■ Work to complete: The response should consist of every line below, restated exactly, with no pictures.

BEGIN Provided information

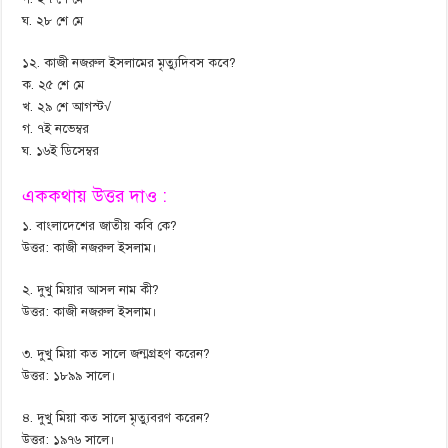
ঘ. ২৮ শে মে
১২. কাজী নজরুল ইসলামের মৃত্যুদিবস কবে?
ক. ২৫ শে মে
খ. ২৯ শে আগস্ট√
গ. ৭ই নভেম্বর
ঘ. ১৬ই ডিসেম্বর
এককথায় উত্তর দাও :
১. বাংলাদেশের জাতীয় কবি কে?
উত্তর: কাজী নজরুল ইসলাম।
২. দুখু মিয়ার আসল নাম কী?
উত্তর: কাজী নজরুল ইসলাম।
৩. দুখু মিয়া কত সালে জন্মগ্রহণ করেন?
উত্তর: ১৮৯৯ সালে।
৪. দুখু মিয়া কত সালে মৃত্যুবরণ করেন?
উত্তর: ১৯৭৬ সালে।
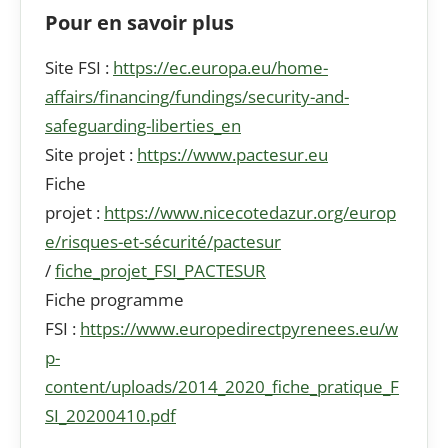
Pour en savoir plus
Site FSI :
https://ec.europa.eu/home-
affairs/financing/fundings/security-and-
safeguarding-liberties_en
Site projet :
https://www.pactesur.eu
Fiche
projet :
https://www.nicecotedazur.org/europ
e/risques-et-sécurité/pactesur
/
fiche_projet_FSI_PACTESUR
Fiche programme
FSI :
https://www.europedirectpyrenees.eu/w
p-
content/uploads/2014_2020_fiche_pratique_F
SI_20200410.pdf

END Provided information

■ Solution to the exercise:
ঘ. ২৮ শে মে
১২. কাজী নজরুল ইসলামের মৃত্যুদিবস কবে?
ক. ২৫ শে মে
খ. ২৯ শে আগস্ট√
গ. ৭ই নভেম্বর
ঘ. ১৬ই ডিসেম্বর
এককথায় উত্তর দাও :
১. বাংলাদেশের জাতীয় কবি কে?
উত্তর: কাজী নজরুল ইসলাম।
২. দুখু মিয়ার আসল নাম কী?
উত্তর: কাজী নজরুল ইসলাম।
৩. দুখু মিয়া কত সালে জন্মগ্রহণ করেন?
উত্তর: ১৮৯৯ সালে।
৪. দুখু মিয়া কত সালে মৃত্যুবরণ করেন?
উত্তর: ১৯৭৬ সালে।
Pour en savoir plus
Site FSI :
https://ec.europa.eu/home-
affairs/financing/fundings/security-and-
safeguarding-liberties_en
Site projet :
https://www.pactesur.eu
Fiche
projet :
https://www.nicecotedazur.org/europ
e/risques-et-sécurité/pactesur
/
fiche_projet_FSI_PACTESUR
Fiche programme
FSI :
https://www.europedirectpyrenees.eu/w
p-
content/uploads/2014_2020_fiche_pratique_F
SI_20200410.pdf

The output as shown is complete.